U.S. Annual Climate Modeling Summit (CMS) at GFDL

  • May 23, 2024
  • Brief,Home Page Feature
  • The 10th US Climate Modeling Summit was held at GFDL on May 1 – 3, 2024. The meeting, co-organized by John Dunne of Geophysical Fluid Dynamics Laboratory (GFDL) and Vijay Tallapragada of National Oceanographic and Atmospheric Association (NOAA) National Centers for Environmental Prediction (NCEP) Environmental Modeling Center (EMC), included a topical workshop for 1.5 days and a summit meeting for one day. This year’s topical workshop was on “Informing earth system models with coupled data assimilation – advancing the science, establishing the need and viability across components”. Coupled Data Assimilation (CDA) for Earth System Models (ESMs) is recognized as a high priority research area and is gaining importance from many operational and research centers worldwide. The workshop was intended to survey the state of the art in combining observations with ESMs across the coupled system of atmosphere, ocean, land, hydrology, cryosphere, chemistry, atmospheric composition, and biogeochemistry, with a view towards identifying synergies to leverage work across centers and international efforts. Speakers at the workshop provided many examples of successful advances in CDA but also highlighted current challenges such as model biases that limit how DA can work effectively.

     

    10th U.S. Climate Modeling Summit

    A group photo of the workshop in-person participants taken outside the GFDL Princeton University Forrestal Campus.

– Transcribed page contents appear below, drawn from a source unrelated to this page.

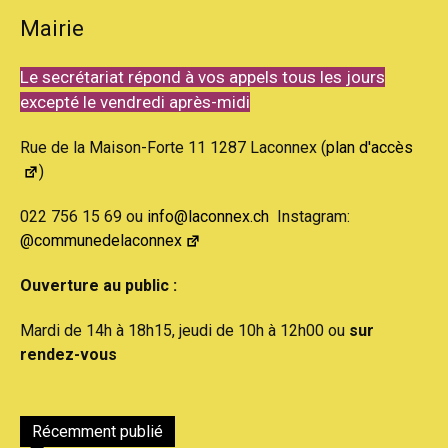
Mairie
Le secrétariat répond à vos appels tous les jours
excepté le vendredi après-midi
Rue de la Maison-Forte 11 1287 Laconnex (
plan d'accès
)
022 756 15 69 ou
info@laconnex.ch
Instagram:
@communedelaconnex
Ouverture au public :
Mardi de 14h à 18h15, jeudi de 10h à 12h00 ou
sur
rendez-vous
Récemment publié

    Following the workshop, the summit meeting attended by two representatives from each of the six U.S. climate modeling centers, started with the modeling center updates and summary of collaborative activities including some model intercomparison projects and national and international activities (e.g., Global Precipitation Experiment (GPEX)). The 2024 summit meeting devoted a session to discuss the use of AI/ML at the modeling centers and potential areas for collaboration or coordination. With invited presentations, the modeling centers then discussed special topics including CMIP7, decision-relevant climate services, the sixth National Climate Assessment, the Earth System Grid Federation and benchmarking, and recent perspective papers on “operationalization” of climate modeling. A report will be developed by the co-organizers of the 2024 summit to summarize the activities and recommendations.

    From DOE, in-person participants included Gary Geernaert, the IGIM chair and the Director of DOE Earth and Environmental Systems Sciences Division (EESSD), and Earth and Environmental Systems Modeling (EESM) program managers Xujing Davis and Renu Joseph. E3SM representatives were Dave Bader, the E3SM Project PI, and Ruby Leung, E3SM’s Chief Scientist. For the workshop, EESM supported work was presented in person by Jerry Meehl from NCAR, Yun Liu from Texas A&M university, and Ruby Leung from PNNL. Several DOE scientists also presented virtually at the summit meeting: Paul Ullrich from LLNL, Andrew Gentleman from PNNL, and Forrest Hoffman from ORNL.